Wednesday 23 July 2014

How Gone With the Wind Almost Didn't Get Published

Margarte Mitchell courtesy

It had been ten years since Margaret Mitchell first started writing her Civil War era novel.  The 1000-plus page manuscript was collecting dust under her sofa, replacing a broken leg.  Then fate intervened.

Margaret Mitchell was raised by a lawyer historian father and a mother in Atlanta, Georgia.  Her father would tell her endless stories about the Civil War and encourage her to further her education.  Margaret graduated from college and pursued a career in journalism at the Atlanta Journal.

In 1926, after sustaining injuries in an automobile accident, Margaret decided to take a prolonged vacation to recuperate.  Her husband got tired of bringing home stacks of books from the Atlanta Library for her to read and suggested that she write her own book.  She took him up on it.

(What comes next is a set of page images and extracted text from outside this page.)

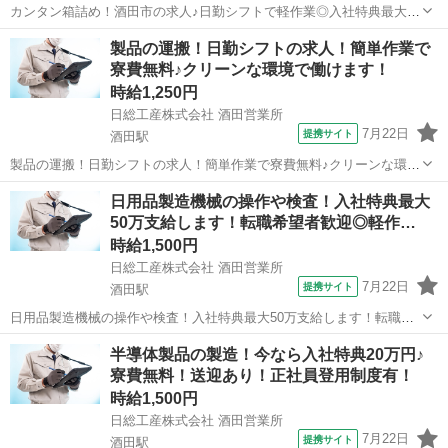
カンタン箱詰め！酒田市の求人♪日勤シフトで軽作業◎入社特典最大50
万支給します！ Point1★軽作業！ Point2☆10～60代まで幅広く大募
山形
酒田駅
工場
製品の運搬！日勤シフトの求人！簡単作業で
集！ Point3★日勤シフト！ Point4☆2勤2休のオシゴト◎ Poi...
寮費無料♪クリーンな環境で働けます！
時給1,250円
日総工産株式会社 酒田営業所
7月22日
提携サイト
酒田駅
製品の運搬！日勤シフトの求人！簡単作業で寮費無料♪クリーンな環境
で働けます！ Point1★東北エプソンでのお仕事です。 Point2☆男性活
山形
酒田駅
工場
日用品製造機械の操作や検査！入社特典最大
躍中！ Point3★綺麗な職場◎ Point4☆未経験者大歓迎！ Point5...
50万支給します！転職希望者歓迎◎軽作…
時給1,500円
日総工産株式会社 酒田営業所
7月22日
提携サイト
酒田駅
日用品製造機械の操作や検査！入社特典最大50万支給します！転職希
望者歓迎◎軽作業♪ Point1★月の半分お休み！ Point2☆エリア内高時
山形
酒田駅
工場
半導体製品の製造！今なら入社特典20万円♪
給◎ Point3★未経験者活躍中！ Point4☆快適1ルーム寮が備品込で1....
寮費無料！送迎あり！正社員登用制度有！
時給1,500円
日総工産株式会社 酒田営業所
7月22日
提携サイト
酒田駅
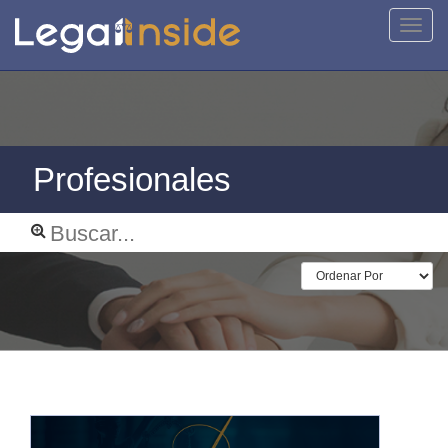
Activa
naveg
Profesionales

Margaret spent several years writing the novel about Southern belle Pansy O'Hara and her Civil War soldier Rhett Butler. Drawing on her father's stories and sifting through countless old newspapers and magazines, Margaret drafted a historically accurate story about Atlanta during the Civil War years.

Margaret kept the manuscript a secret, never intending on having it published.  However, one day she revealed to a friend that she was working on a novel, to which the woman replied:  "You, write a book?!" The remark was the impetus for Margaret to market her manuscript.

In 1936, a publisher from MacMillan was travelling the South looking for new material.  When he arrived in Atlanta, Margaret gave him her precious manuscript.  He read it on the train to New Orleans and was so impressed he immediately sent it to New York City.  Within two months, Margaret had a book contract.


Margaret toyed with different titles for her novel including:  Tomorrow is Another Day, Bugles Sang True, Not in Our Stars, and Tote the Weary Lode.  She settled on a line from a favourite poem by Ernest Dowson:

"I have forgotten too much, Cynara/Gone with the wind/
Flung roses, roses riotously with the throng/
Dancing to put thy pale/lost lilies out of mind.

MacMillan suggested that she change the heroine's name from Pansy to Scarlett and she agreed.

Gone W|ith the Wind went on to sell one million copies in the first six months.  The following year, Ms. Mitchell won the Pulitzer Prize for fiction.  The Civil War era novel went on to be translated into 40 different languages.  It has never been out of print.